Cataract is a condition, in which the natural crystalline lens of the eye becomes opaque resulting in an impairment of your vision or even a complete loss of vision.
Cataracts are extremely common and most cataracts are the result of the normal aging process.
Surgical removal of the cataract is usually safe and effective, resulting in an improvement of vision by letting light pass again to the retina.
Age-related metabolic changes of the lens fiber (i.e. senile cataract), traumatic cataract (i.e. cataract due to injury) and congenital cataract (born with) are the common causes of cataract. They may also be secondary to an underlying medical condition like diabetes, excessive exposure to sunlight or abuse of alcohol and smoking.
A cataract forms slowly and causes few symptoms and do not alter the external appearance of the eye in any way.
The disease is symptomless in the early stages. As it advances, symptoms like the decrease in clarity of vision that is not fully corrected with glasses are seen.
There is a loss in contrast sensitivity and so shadows and color vision is less vivid.
A disturbing glare may be noticed as light is scattered by the cataract.
Haloes may be observed around lights.
Night vision may be reduced.
In some cases, double vision may be noted.
The lens of the eye is easily examined by your ophthalmologist and the changes in the lens characteristic of cataract can be seen using a slit lamp.

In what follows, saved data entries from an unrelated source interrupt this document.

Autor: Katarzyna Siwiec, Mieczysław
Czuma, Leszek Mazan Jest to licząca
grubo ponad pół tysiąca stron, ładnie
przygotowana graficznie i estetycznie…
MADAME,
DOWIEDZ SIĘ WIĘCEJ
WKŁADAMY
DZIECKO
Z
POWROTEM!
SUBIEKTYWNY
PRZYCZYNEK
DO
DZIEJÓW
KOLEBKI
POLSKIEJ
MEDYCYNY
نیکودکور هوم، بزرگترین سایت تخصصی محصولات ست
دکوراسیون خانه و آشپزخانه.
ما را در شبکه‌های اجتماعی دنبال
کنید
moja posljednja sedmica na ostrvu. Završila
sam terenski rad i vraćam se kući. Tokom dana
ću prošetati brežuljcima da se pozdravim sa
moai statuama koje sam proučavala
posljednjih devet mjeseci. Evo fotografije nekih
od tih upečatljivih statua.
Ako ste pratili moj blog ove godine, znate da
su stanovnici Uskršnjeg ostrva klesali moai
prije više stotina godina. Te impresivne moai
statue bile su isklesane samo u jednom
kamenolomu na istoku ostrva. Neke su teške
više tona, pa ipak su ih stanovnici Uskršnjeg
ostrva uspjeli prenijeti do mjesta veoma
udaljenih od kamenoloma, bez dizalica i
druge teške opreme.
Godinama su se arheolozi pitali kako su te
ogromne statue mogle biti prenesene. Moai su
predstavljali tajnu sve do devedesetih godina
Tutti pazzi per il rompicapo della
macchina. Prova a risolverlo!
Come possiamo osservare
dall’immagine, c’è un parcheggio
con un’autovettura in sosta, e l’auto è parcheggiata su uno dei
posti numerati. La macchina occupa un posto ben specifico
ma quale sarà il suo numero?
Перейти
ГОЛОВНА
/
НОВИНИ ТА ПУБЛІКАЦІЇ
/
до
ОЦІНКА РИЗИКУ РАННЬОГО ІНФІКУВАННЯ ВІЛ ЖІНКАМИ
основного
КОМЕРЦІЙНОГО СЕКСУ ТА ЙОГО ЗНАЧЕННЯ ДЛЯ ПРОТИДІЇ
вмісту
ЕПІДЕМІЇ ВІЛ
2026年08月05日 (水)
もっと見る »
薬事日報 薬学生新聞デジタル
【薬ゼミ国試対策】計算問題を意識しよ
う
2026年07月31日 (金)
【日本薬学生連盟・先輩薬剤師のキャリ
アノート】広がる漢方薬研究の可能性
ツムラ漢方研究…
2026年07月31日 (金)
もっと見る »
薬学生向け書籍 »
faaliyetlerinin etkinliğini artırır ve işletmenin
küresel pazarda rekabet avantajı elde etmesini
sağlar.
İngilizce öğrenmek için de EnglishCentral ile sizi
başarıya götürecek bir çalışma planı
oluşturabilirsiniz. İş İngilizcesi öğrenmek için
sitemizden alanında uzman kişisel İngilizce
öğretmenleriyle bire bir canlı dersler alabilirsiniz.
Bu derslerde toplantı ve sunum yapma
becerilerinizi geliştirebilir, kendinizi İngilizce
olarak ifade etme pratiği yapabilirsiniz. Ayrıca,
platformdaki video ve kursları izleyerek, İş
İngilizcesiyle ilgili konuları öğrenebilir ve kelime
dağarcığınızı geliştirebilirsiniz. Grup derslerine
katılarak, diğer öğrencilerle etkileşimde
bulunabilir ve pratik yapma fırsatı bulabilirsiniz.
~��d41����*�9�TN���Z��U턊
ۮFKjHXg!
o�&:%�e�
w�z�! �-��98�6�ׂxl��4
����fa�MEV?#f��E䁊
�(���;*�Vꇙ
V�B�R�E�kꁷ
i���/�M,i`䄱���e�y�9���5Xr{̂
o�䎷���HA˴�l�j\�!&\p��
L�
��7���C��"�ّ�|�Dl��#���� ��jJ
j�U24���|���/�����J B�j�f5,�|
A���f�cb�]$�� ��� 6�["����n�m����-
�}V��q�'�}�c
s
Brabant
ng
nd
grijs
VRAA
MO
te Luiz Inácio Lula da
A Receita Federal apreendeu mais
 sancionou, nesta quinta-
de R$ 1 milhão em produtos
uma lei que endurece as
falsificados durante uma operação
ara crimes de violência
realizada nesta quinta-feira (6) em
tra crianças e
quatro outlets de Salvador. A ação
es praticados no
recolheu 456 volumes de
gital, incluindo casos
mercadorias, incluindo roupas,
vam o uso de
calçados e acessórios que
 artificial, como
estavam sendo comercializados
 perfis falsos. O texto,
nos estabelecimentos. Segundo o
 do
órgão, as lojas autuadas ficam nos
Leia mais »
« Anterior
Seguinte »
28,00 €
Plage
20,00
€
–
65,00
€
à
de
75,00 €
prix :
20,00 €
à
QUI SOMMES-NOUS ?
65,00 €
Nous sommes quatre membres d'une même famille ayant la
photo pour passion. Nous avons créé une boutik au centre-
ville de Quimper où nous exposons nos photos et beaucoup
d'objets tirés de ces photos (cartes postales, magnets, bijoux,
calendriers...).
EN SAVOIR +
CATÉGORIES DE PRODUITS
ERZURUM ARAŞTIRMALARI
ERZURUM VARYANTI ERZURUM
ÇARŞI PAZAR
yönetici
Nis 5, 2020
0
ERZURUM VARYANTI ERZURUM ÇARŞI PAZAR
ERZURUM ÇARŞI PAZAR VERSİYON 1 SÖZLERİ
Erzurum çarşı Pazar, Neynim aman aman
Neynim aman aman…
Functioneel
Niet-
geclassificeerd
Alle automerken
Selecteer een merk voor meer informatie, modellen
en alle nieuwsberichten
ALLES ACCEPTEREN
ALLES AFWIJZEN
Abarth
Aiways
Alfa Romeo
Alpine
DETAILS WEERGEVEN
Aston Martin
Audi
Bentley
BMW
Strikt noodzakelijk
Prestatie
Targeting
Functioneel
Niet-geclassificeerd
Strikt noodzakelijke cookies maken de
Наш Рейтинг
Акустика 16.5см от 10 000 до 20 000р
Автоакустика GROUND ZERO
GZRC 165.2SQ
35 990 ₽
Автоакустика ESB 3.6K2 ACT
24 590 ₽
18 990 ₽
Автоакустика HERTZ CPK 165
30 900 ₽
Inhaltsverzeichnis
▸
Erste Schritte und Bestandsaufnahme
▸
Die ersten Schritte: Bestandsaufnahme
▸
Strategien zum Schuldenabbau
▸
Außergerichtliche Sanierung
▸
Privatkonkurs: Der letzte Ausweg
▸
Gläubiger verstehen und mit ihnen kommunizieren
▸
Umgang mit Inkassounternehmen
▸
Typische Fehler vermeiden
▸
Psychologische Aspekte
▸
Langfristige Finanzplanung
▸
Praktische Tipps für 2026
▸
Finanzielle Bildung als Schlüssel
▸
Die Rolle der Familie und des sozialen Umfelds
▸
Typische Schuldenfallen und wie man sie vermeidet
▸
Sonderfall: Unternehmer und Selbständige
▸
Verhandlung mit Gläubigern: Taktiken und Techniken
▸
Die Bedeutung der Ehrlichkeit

The most common methods of cataract surgery are phacoemulsification and extracapsular extraction. Both procedures preserve the posterior capsule.
- Phacoemulsification uses sound waves to break up the lens into tiny pieces that are suctioned out.
- Extracapsular extraction requires a larger incision to remove the cloudy lens. A lens loop is used to remove the entire lens at once.
Surgical removal of the cataract is a simple short-stay procedure lasting between 20 – 30 min and is conducted under topical local anesthesia. Prior to the surgery, eye drops are used to dilate the pupil.
Phacoemulsification is a procedure, in which the natural lens is completely removed while maintaining the lens capsule in which the artificial intraocular lens is implanted. Before the phacoemulsification is performed, one or more incisions are made in the eye to allow the introduction of surgical instruments. The surgeon then removes the anterior face of the capsule that contains the lens inside the eye. The phaco probe is a handpiece with a titanium or steel needle. The tip of the needle vibrates at ultrasonic frequencies to sculpt and emulsify (soften) the cataract while a pump aspirates particles through the tip. The cataract is usually broken into two or four pieces and each piece is emulsified and aspirated out with suction.
IOL stands for the Intraocular lens. It is a lens implanted into the eye to treat cataracts.
During Phaco surgery, the IOL of appropriate power is fitted inside the eye. The foldable IOL can be inserted through a very small incision. These are made of high-quality material. They unfold in the eye and are permanent and lifelong.
You will be admitted to the Center on the day of surgery.
An anesthesiologist will review your medical history and discuss the anesthesia with you.
You should not eat or drink anything from midnight the night before surgery (at least 8-10 hours before surgery) and have only a light dinner.
After the surgery, you will be taken to the recovery area where a nurse will monitor you clinically. Gradually you will be asked to sit up and sip liquids.
After the surgery, you will probably be able to go home the same day. Have an adult family member take you home.
You can return to the normal activities within 24 hours after the surgery.
Call your doctor if:
- You have pain unrelieved by medication
- You develop persistent nausea and vomiting
- You develop fever
- You experience a significant reduction in vision
- You develop unusual symptoms
After the cataract surgery, you need to follow certain precautions at home to help you in a fast recovery.
- Do not read or watch TV for a few days
- Put the eye drops and other medications as prescribed by your surgeon
- Avoid getting soap water or dust into the operated eye
- Use shaded glasses for a week after the surgery
- Avoid sleeping on the side of the surgery for a week.
- Avoid rubbing and putting pressure on the operated eye.
- Avoid strenuous exercise and avoid lifting heavy objects. Avoid bending over.
- Clean the eyes when there is a discharge of tears. Clean the area around the eye, upper and lower eyelids with sterile gauze or cotton balls.
Q. If I have cataract of both eyes, will the doctor treat both the eyes at the same time?
A. The surgeon may advise surgery for the second eye after a gap of 1 to 4 weeks.
Q. When will my vision improve after the surgery?
A. You will be able to see clearly the day after the surgery.
Q. When can I start driving after the surgery?
A. You can drive in the daytime. Avoid driving at night for a while till there is complete healing.